In this episode of Inbound Sales Journey, we discuss whether your inbound agency should guarantee results.
Prospects are always looking to minimize their risk. Often times they will ask what guarantees they can receive for their investment.
There are two common ways we hear this question phrased:
- “Do you guarantee any results?”
- “Is there a pay based on performance option?”
I’ll cut right to the chase.
We do not guarantee results at our agency and advise other agencies to do the same.
Any time someone moves forward with an investment there is no guaranteed outcome. Inbound marketing works the same way.
If you could guarantee specific results to your client how much would you be charging?
I am guessing much more than the fixed rate you are asking them to pay you.
The results aren’t only up to you as an agency.
Let’s take a common example to explain what I mean.

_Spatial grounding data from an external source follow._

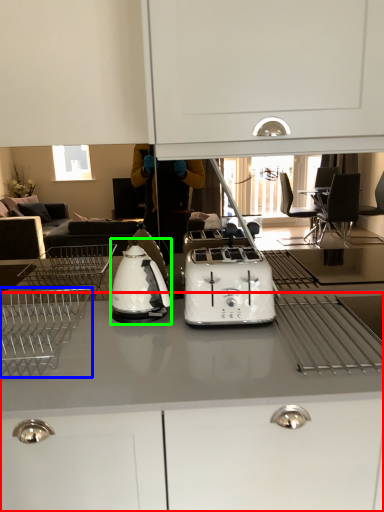 Question: Based on their relative distances, which object is farther from cabinetry (highlighted by a red box)? Choose from home appliance (highlighted by a blue box) and kitchen appliance (highlighted by a green box).

Choices:
 (A) home appliance
 (B) kitchen appliance

Answer: (B) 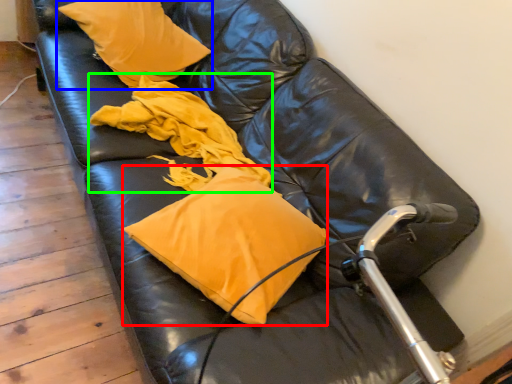 Question: Based on their relative distances, which object is farther from pillow (highlighted by a red box)? Choose from pillow (highlighted by a blue box) and material (highlighted by a green box).

Choices:
 (A) pillow
 (B) material

Answer: (A) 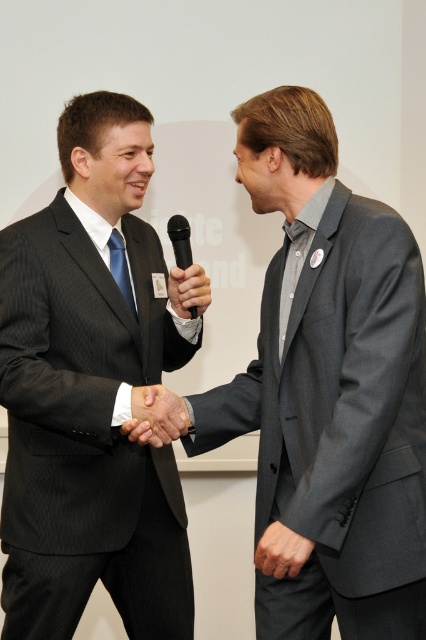 Question: Does smooth gray suit at center appear over black matte microphone at center?

Choices:
 (A) no
 (B) yes

Answer: (A)

Question: Can you confirm if matte black suit at center is smaller than black matte microphone at center?

Choices:
 (A) no
 (B) yes

Answer: (A)

Question: Which point appears farthest from the camera in this image?

Choices:
 (A) (173, 291)
 (B) (287, 460)
 (C) (60, 381)
 (D) (149, 396)

Answer: (A)

Question: Which point is closer to the camera?

Choices:
 (A) (186, 429)
 (B) (189, 225)
 (C) (34, 552)
 (D) (298, 557)

Answer: (D)

Question: In this image, where is gray pinstripe suit at center located relative to smooth gray suit at center?

Choices:
 (A) right
 (B) left

Answer: (A)

Question: Which of these objects is positioned closest to the black plastic microphone at center?

Choices:
 (A) matte black suit at center
 (B) gray pinstripe suit at center

Answer: (A) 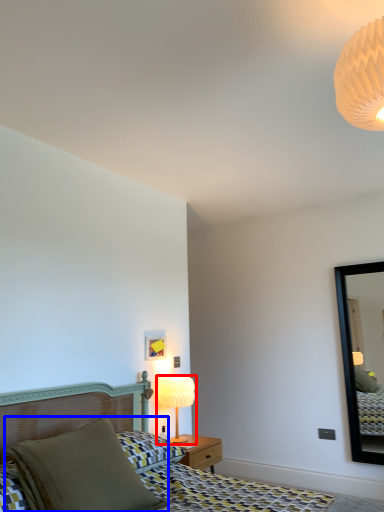 Question: Which point is closer to the camera, table lamp (highlighted by a red box) or pillow (highlighted by a blue box)?

Choices:
 (A) table lamp
 (B) pillow

Answer: (B) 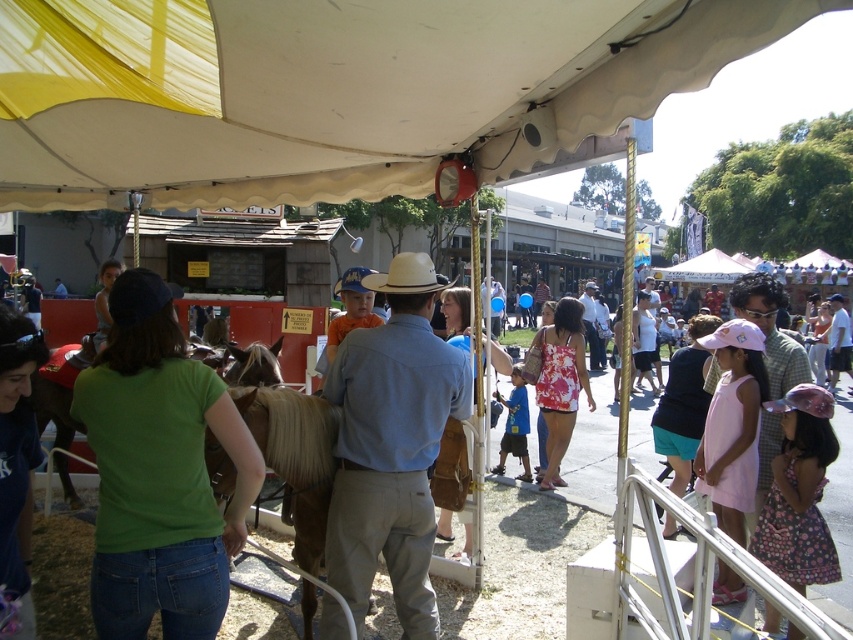 You are a photographer at the event and want to take a photo of the light brown leather cowboy hat at center and the green cotton shirt at lower left. From the photographer perspective, which object is positioned more to the left?

The green cotton shirt at lower left is positioned to the left of the light brown leather cowboy hat at center, so the green cotton shirt at lower left is more to the left.

You are organizing a photo shoot and need to ensure that the green cotton shirt at lower left and the light brown leather cowboy hat at center are both visible in the frame. Given their sizes, which object should you prioritize keeping closer to the camera to maintain detail?

The green cotton shirt at lower left should be kept closer to the camera since its width is larger than the light brown leather cowboy hat at center, ensuring both fit well within the frame. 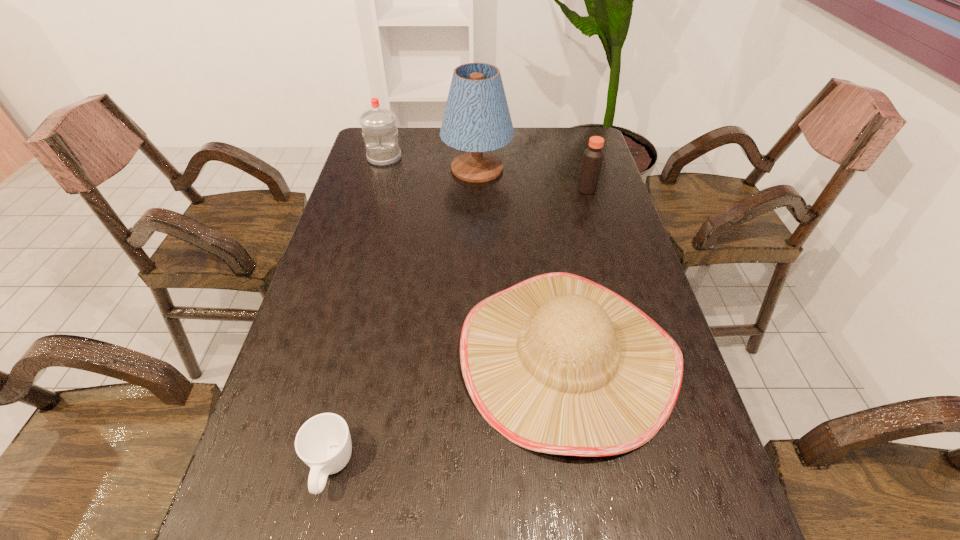 Locate an element on the screen. This screenshot has height=540, width=960. lampshade is located at coordinates (476, 119).

The width and height of the screenshot is (960, 540). Find the location of `water bottle`. water bottle is located at coordinates (379, 130).

Find the location of a particular element. vinegar is located at coordinates (593, 157).

Locate an element on the screen. sunhat is located at coordinates (559, 364).

This screenshot has height=540, width=960. Identify the location of cup. (323, 442).

Locate an element on the screen. Image resolution: width=960 pixels, height=540 pixels. free point located 0.120m on the right of the lampshade is located at coordinates (546, 168).

What are the coordinates of `free space located 0.310m on the handle side of the fourth shortest object` in the screenshot? It's located at (366, 224).

The width and height of the screenshot is (960, 540). I want to click on vacant space located 0.370m on the front of the vinegar, so click(x=612, y=277).

This screenshot has width=960, height=540. Find the location of `vacant area situated 0.200m on the left of the sunhat`. vacant area situated 0.200m on the left of the sunhat is located at coordinates (372, 357).

The height and width of the screenshot is (540, 960). I want to click on lampshade that is at the far edge, so click(x=476, y=119). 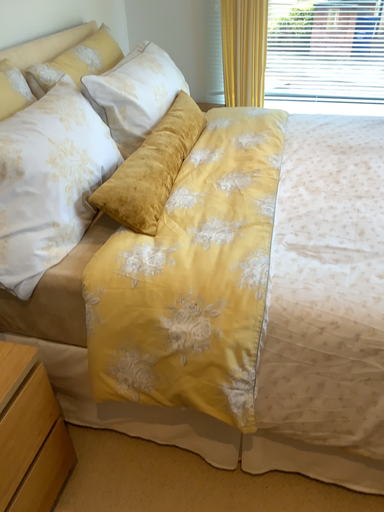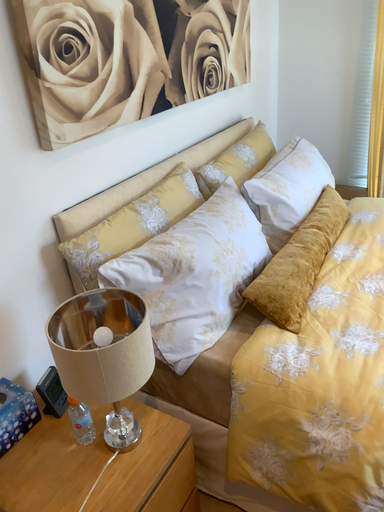 Question: Which way did the camera rotate in the video?

Choices:
 (A) rotated left
 (B) rotated right

Answer: (A) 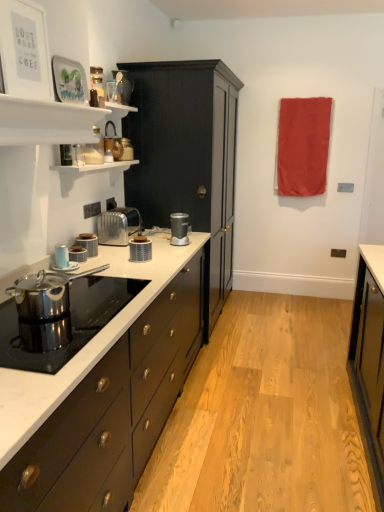 Question: From the image's perspective, is metallic silver toaster at upper left, marked as the third appliance in a top-to-bottom arrangement, located above or below white glossy shelves at upper left?

Choices:
 (A) above
 (B) below

Answer: (A)

Question: In terms of width, does metallic silver toaster at upper left, marked as the third appliance in a top-to-bottom arrangement, look wider or thinner when compared to white glossy shelves at upper left?

Choices:
 (A) wide
 (B) thin

Answer: (B)

Question: Which object is the closest to the matte silver toaster at center, the 4th kitchen appliance viewed from the left?

Choices:
 (A) metallic silver toaster at upper left, marked as the third appliance in a top-to-bottom arrangement
 (B) satin silver toaster at center
 (C) satin silver blender at center, the 1th kitchen appliance when ordered from right to left
 (D) matte black toaster at center left, the 3th kitchen appliance viewed from the left
 (E) matte black cabinet at center

Answer: (D)

Question: Which of these objects is positioned farthest from the satin silver blender at center, the fifth kitchen appliance positioned from the front?

Choices:
 (A) matte silver toaster at left, arranged as the second kitchen appliance when viewed from the left
 (B) matte glass jar at upper center, the 2th appliance viewed from the back
 (C) red fabric towel at upper right
 (D) matte silver toaster at center, the 4th kitchen appliance viewed from the left
 (E) metallic copper kettle at upper center, placed as the second appliance when sorted from bottom to top

Answer: (C) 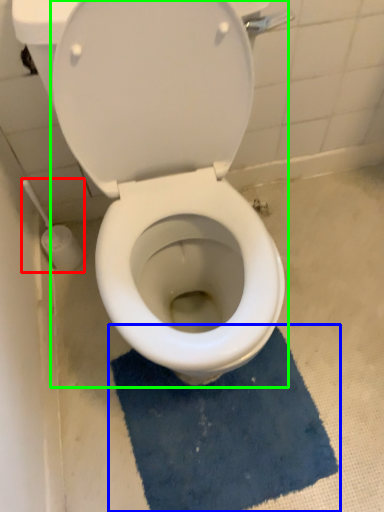 Question: Considering the real-world distances, which object is closest to brush (highlighted by a red box)? bath mat (highlighted by a blue box) or toilet (highlighted by a green box).

Choices:
 (A) bath mat
 (B) toilet

Answer: (B) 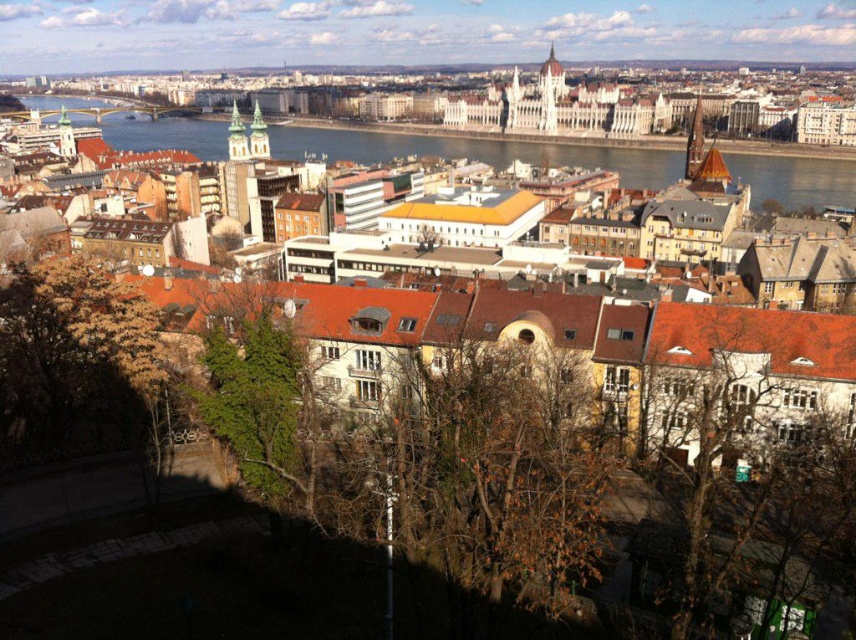 Question: Can you confirm if white stone building at upper center is positioned below blue glass water at upper center?

Choices:
 (A) no
 (B) yes

Answer: (A)

Question: Does white stone building at upper center have a lesser width compared to blue glass water at upper center?

Choices:
 (A) yes
 (B) no

Answer: (B)

Question: Which point is farther to the camera?

Choices:
 (A) blue glass water at upper center
 (B) brown textured building at center
 (C) white stone building at upper center

Answer: (C)

Question: Which of the following is the farthest from the observer?

Choices:
 (A) white stone building at upper center
 (B) blue glass water at upper center

Answer: (A)

Question: Which object is positioned farthest from the blue glass water at upper center?

Choices:
 (A) brown textured building at center
 (B) white stone building at upper center

Answer: (B)

Question: Is white stone building at upper center bigger than brown textured building at center?

Choices:
 (A) no
 (B) yes

Answer: (A)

Most prospects want to view success in terms of increased revenue. The goal may be reasonable but why should you guarantee those results? You cannot control all of the variables.
The team members at the company you are providing services to have a large impact on what happens with leads.
How well the sales team at your prospects company can close deals is not controlled by you. The consistency of the follow up of leads by their sales team is not up to you. You cannot be accountable for the efforts of their employees.
Charging Based on Performance
Understanding that you do not control all variables makes performance based payment options undesirable.
But I hear you saying, “Ryan, what if they pay us based on performance we can control such as leads generated.”
Here is my problem with this model. Let’s say I generated a lead for a prospect through a blog post I wrote three years ago. Three years later I still want to get paid for that work. What if they want to cut ties with our agency after only two years? You see the issue.
There are two types of companies that ask me for a pay-by-performance option.
Company #1: The startup company with low working capital that is looking for a cheap option to help them get off the ground.
Company #2: The declining company that is looking for a miracle solution to save their business.
Both of these options scare me.
In both scenarios there is a chance we put large amounts of effort into each of these two types of companies and then they fail. When you weigh the risk versus reward it is hard to justify taking on these types of clients.
Navigating the Objection
The key to navigating through this objection is to address it head on and explain why you do not guarantee results. Simply saying “no” does not instill confidence in the prospect. You need to put some context as to why not.
I will start my answering by explaining there are multiple variables in play. Some controlled by us, others controlled by them.
I then move to explaining there are elements of risk associated with trying something new. Any investment you make has the potential to have great reward or potential loss. Inbound works the same way.
Then I turn the conversation to the GamePlan. I explain that the best way to minimize that risk is to begin with a solid strategy and foundation from which to build.
Take their mind from uncertainty and turn the conversation into a solution. Prove that you have the process in place to give them their best chance at success with an acceptable amount of risk.